Scan the records below. Copy every line in which the word "Seedance" appears.

*RECORD SET:*
BEGIN
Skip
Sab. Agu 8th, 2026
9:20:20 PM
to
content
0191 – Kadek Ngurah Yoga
END
BEGIN
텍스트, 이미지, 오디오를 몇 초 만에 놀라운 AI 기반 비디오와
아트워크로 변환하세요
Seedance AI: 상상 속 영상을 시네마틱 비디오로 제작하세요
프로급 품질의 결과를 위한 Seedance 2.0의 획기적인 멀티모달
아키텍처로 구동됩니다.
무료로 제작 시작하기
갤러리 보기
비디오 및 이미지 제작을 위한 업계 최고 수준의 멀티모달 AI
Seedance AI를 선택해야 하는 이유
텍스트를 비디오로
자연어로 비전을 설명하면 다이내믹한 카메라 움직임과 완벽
END
*RESPONSE AREA:*
Seedance AI: 상상 속 영상을 시네마틱 비디오로 제작하세요
프로급 품질의 결과를 위한 Seedance 2.0의 획기적인 멀티모달
Seedance AI를 선택해야 하는 이유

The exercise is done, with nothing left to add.